From the material below, set down exactly the lines that run from the one containing "Social Activists" to the one containing "A PREFEITURA", minus the pictures.

-.-.-

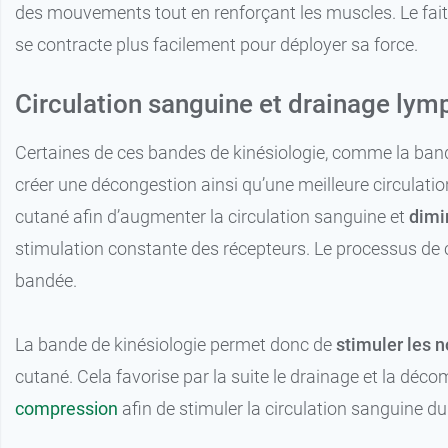
des mouvements tout en renforçant les muscles. Le fait 
se contracte plus facilement pour déployer sa force.
Circulation sanguine et drainage lym
Certaines de ces bandes de kinésiologie, comme la bande
créer une décongestion ainsi qu’une meilleure circulatio
cutané afin d’augmenter la circulation sanguine et
dimi
stimulation constante des récepteurs. Le processus de ci
bandée.
La bande de kinésiologie permet donc de
stimuler les 
cutané. Cela favorise par la suite le drainage et la décom
compression
afin de stimuler la circulation sanguine dur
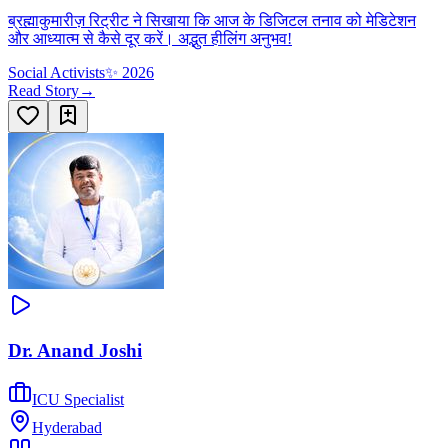
ब्रह्माकुमारीज़ रिट्रीट ने सिखाया कि आज के डिजिटल तनाव को मेडिटेशन
और आध्यात्म से कैसे दूर करें। अद्भुत हीलिंग अनुभव!
Social Activists
✨
2026
Read Story
→
Dr. Anand Joshi
ICU Specialist
Hyderabad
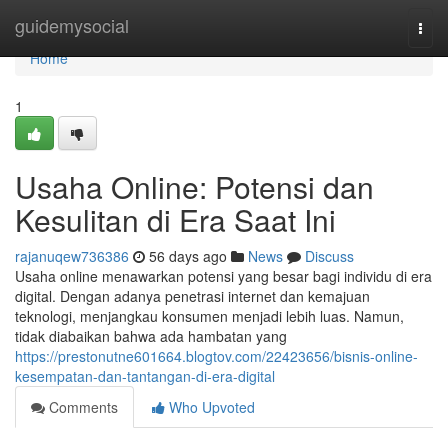
Home
guidemysocial
Togg
navi
Home
1
Usaha Online: Potensi dan
Kesulitan di Era Saat Ini
rajanuqew736386
56 days ago
News
Discuss
Usaha online menawarkan potensi yang besar bagi individu di era
digital. Dengan adanya penetrasi internet dan kemajuan
teknologi, menjangkau konsumen menjadi lebih luas. Namun,
tidak diabaikan bahwa ada hambatan yang
https://prestonutne601664.blogtov.com/22423656/bisnis-online-
kesempatan-dan-tantangan-di-era-digital
Comments
Who Upvoted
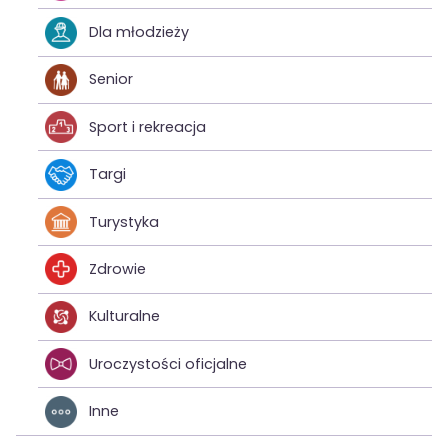
Dla młodzieży
Senior
Sport i rekreacja
Targi
Turystyka
Zdrowie
Kulturalne
Uroczystości oficjalne
Inne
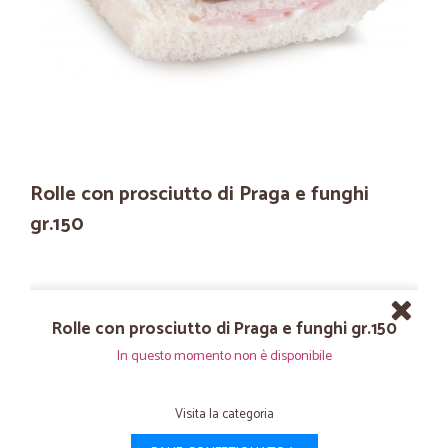
Rolle con prosciutto di Praga e funghi
gr.150
Rolle con prosciutto di Praga e funghi gr.150
In questo momento non è disponibile
Visita la categoria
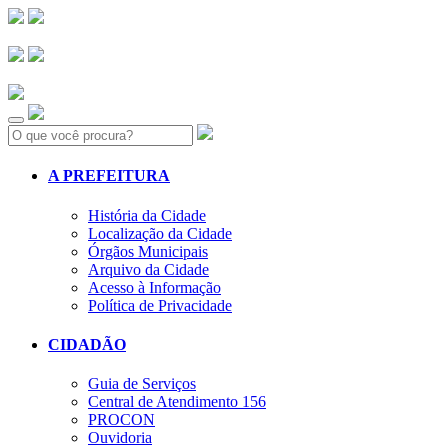
Search:
A PREFEITURA
História da Cidade
Localização da Cidade
Órgãos Municipais
Arquivo da Cidade
Acesso à Informação
Política de Privacidade
CIDADÃO
Guia de Serviços
Central de Atendimento 156
PROCON
Ouvidoria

-.-.-

▶ [SOLUTION BELOW]:
Social Activists
✨
2026
Read Story
→
Dr. Anand Joshi
ICU Specialist
Hyderabad
Home
guidemysocial
Togg
navi
Home
1
Usaha Online: Potensi dan
Kesulitan di Era Saat Ini
rajanuqew736386
56 days ago
News
Discuss
Usaha online menawarkan potensi yang besar bagi individu di era
digital. Dengan adanya penetrasi internet dan kemajuan
teknologi, menjangkau konsumen menjadi lebih luas. Namun,
tidak diabaikan bahwa ada hambatan yang
https://prestonutne601664.blogtov.com/22423656/bisnis-online-
kesempatan-dan-tantangan-di-era-digital
Comments
Who Upvoted
Dla młodzieży
Senior
Sport i rekreacja
Targi
Turystyka
Zdrowie
Kulturalne
Uroczystości oficjalne
Inne
Rolle con prosciutto di Praga e funghi
gr.150
Rolle con prosciutto di Praga e funghi gr.150
In questo momento non è disponibile
Visita la categoria
Search:
A PREFEITURA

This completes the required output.